Unfortunately it seems that CanParent is not called when a control is
dragged from the toolbox. I don't have a perfect solution for this situation
(any suggestions?), this is what I'm doing now:

5. Override MyParentControlDesigner.OnSetCursor:
protected override void OnSetCursor()
{
  Panelize();
  base.OnSetCursor();

Quote:}

Best regards

Harry



> As as starting point, I think #1 is your best bet.  Changing the designer
on
> your MyParentControl to ParentControlDesigner is the right thing to do,
but
> it makes that control eligable for accepting parents, not the panel inside
> of it.   Moreover, if you're forcing those newly added controls to be
> parented by that panel, you are probably confusing the designer.  The
> ControlDesigner generally expects it's parent to be another sited
component
> in the designer.

> See, the Panel iteself isn't sited so the designer doesn't know about it.
> When you add controls, you're going to be adding them to the control the
> designer knows about which is the UserControl itself.  That's why you have
> to keep moving the panel back, because the new contols are being added
> underneath it.  There isn't much of a way around this.  Reparenting them
> manually is going to confuse the designer and probably break code
> generation.  You should consider not using the Panel and instead parenting
> directly to your control

> --

> This posting is provided "AS IS" with no warranties, and confers no
rights.
> You assume all risk for your use. ? 2001 Microsoft Corporation.
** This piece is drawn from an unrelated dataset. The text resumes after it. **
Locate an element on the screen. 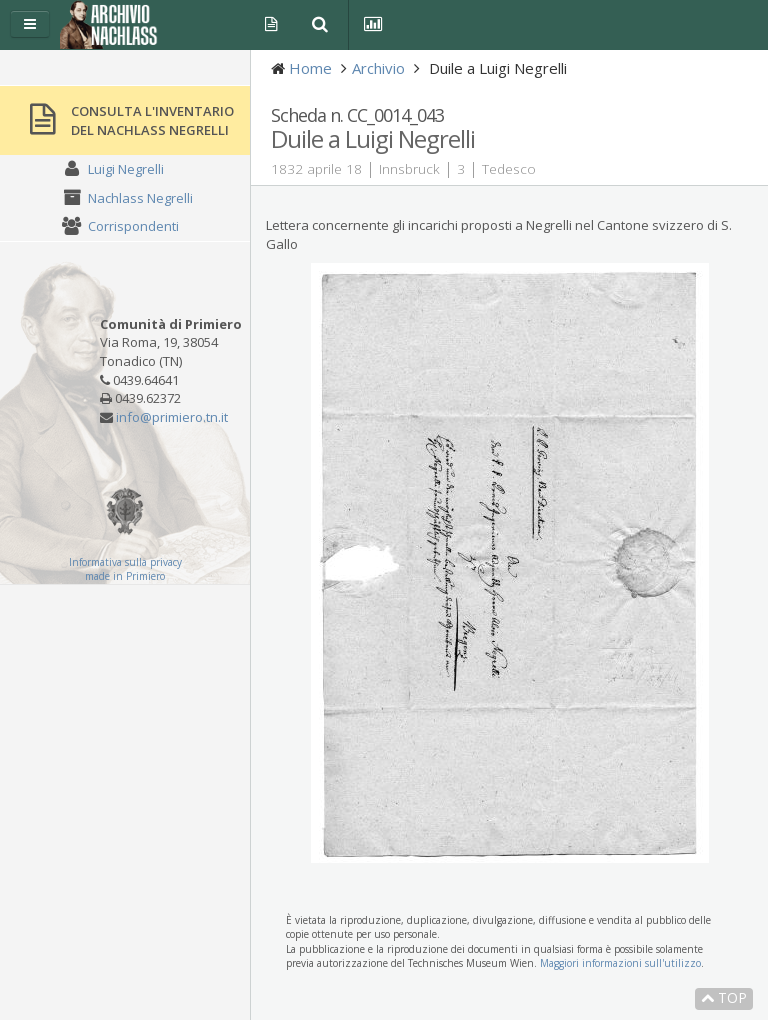  Maggiori informazioni sull'utilizzo is located at coordinates (620, 963).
All rights
> reserved.



> > Hi,

> > How can I manage this:

> > MyParentControl has some constituent controls (label1, text1 and
panel1).
> I
> > want to act it as a parent control: the user should be able to drag
other
> > controls on it at design time. These other controls should be placed on
> > panel1.

> > These are my experiments:

> > (*) 1. Approach:
> > Put this line in front of the class:
> > [Designer(typeof(System.Windows.Forms.Design.ParentControlDesigner))]
> > public class MyParentControl...

> > All works fine, but the user's controls are mixed with the constituent
> > controls into MyParentControls.Controls. I have to panel1.SendToBack in
> > order to make the user's controls visible.

> > (*) 2.  Approach:
> > Overwrite MyParentControl.CreateControlsInstance to feed it with a
special
> > ControlsCollection that has an Add method which sends the user's
controls
> to
> > panel1.Controls

> > Now the user's controls are parented by panel1. I can click them at
design
> > time and edit their properties through the properties window. But they
> don't
> > get the adornments that normally enables you to move and resize selected
> > controls. Then I wrote a special MyParentControlDesigner, inherited from
> > ParentControlDesigner, and put the adornment-drawing code in its
> > OnPaintAdornments method. Looks pretty well good, but the adornments are
> > still dead. I had to add drag-and-drop code. After a short look through
> > ildasm at the code of TabControl this seemed a lot of work.

> > (*) 3. Approach:
> > Found a thread in this NG from Russ Morris and Shawn Burke
> > "ControlDesigners: Persisting in code the children of custom
> > ControlContainers" starting July 14.
> > Adding some code like
> > public new Control.ControlCollection Controls
> > {
> >   put {
> >     if(mInitializing)
> >       return base.Controls;
> >     else
> >       return panel1.Controls;
> >   }
> > }

> > This new Controls property is completely ignored by the design-time
> > environment, it seems to call (Control)Controls, not
> > (MyParentControl)Controls. The design-time behavior is exactly like that
> of
> > the first approach.

> > Any suggestions? Any help is greatly appreciated!